Abstract

Do special economic zones induce local development? Research drawing on the case of China's special economic zones suggests that subnational polities can target the location of export zones in order to catalyze local and regional socioeconomic development. Since 2006, a number of Indian states have pushed forward similar zones in the face of accusations of land grabbing, arguing that the zones will be engines for improvement in exports, employment, and infrastructure. I argue that local development spillovers are an important, albeit previously understudied, dimension by which to evaluate the effects of special economic zones. I then present the first systematic analysis of the developmental effects of India's SEZs, leveraging an original dataset on their locations, together with 2001 and 2011 census data containing a host of social and economic developmental variables. The findings show these SEZs have failed to bring about local socioeconomic development. To explain this absence of developmental spillovers, I provide a theoretical framework based on the crucial role of political economy incentive structures facing local politicians.

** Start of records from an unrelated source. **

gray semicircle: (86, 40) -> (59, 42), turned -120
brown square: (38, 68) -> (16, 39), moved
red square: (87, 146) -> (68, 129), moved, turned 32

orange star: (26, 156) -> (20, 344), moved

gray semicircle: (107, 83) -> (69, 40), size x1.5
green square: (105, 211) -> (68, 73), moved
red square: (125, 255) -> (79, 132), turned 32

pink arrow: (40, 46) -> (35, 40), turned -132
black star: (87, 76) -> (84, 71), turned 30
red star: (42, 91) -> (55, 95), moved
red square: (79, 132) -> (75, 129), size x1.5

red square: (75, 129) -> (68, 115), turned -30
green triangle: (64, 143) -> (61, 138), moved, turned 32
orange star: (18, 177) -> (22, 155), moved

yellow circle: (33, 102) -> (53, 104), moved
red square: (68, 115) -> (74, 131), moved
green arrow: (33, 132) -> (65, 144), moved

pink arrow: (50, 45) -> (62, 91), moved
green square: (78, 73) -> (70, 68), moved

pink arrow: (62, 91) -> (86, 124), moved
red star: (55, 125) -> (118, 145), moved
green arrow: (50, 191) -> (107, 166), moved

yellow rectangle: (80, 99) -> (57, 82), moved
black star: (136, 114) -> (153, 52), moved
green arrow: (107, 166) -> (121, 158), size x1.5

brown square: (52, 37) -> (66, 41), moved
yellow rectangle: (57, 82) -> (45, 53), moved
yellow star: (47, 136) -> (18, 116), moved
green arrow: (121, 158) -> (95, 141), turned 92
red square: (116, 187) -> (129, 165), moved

I outline the mechanism through which Indian state politicians use state-owned development corporations for rent capture, undermining the potential effectiveness of SEZs and leading to their developmental failures. The combination of available means for extracting rents and the limited political constraints on such rent extraction leads to a lack of developmental spillovers. This framework can also help to explain the difference in the effects of SEZs in India and in China. These findings have theoretical importance for understanding the conditions under which subnational polities can use export zones and other export policies to catalyze development, and practical implications for understanding the mixed pattern of SEZ success across the world.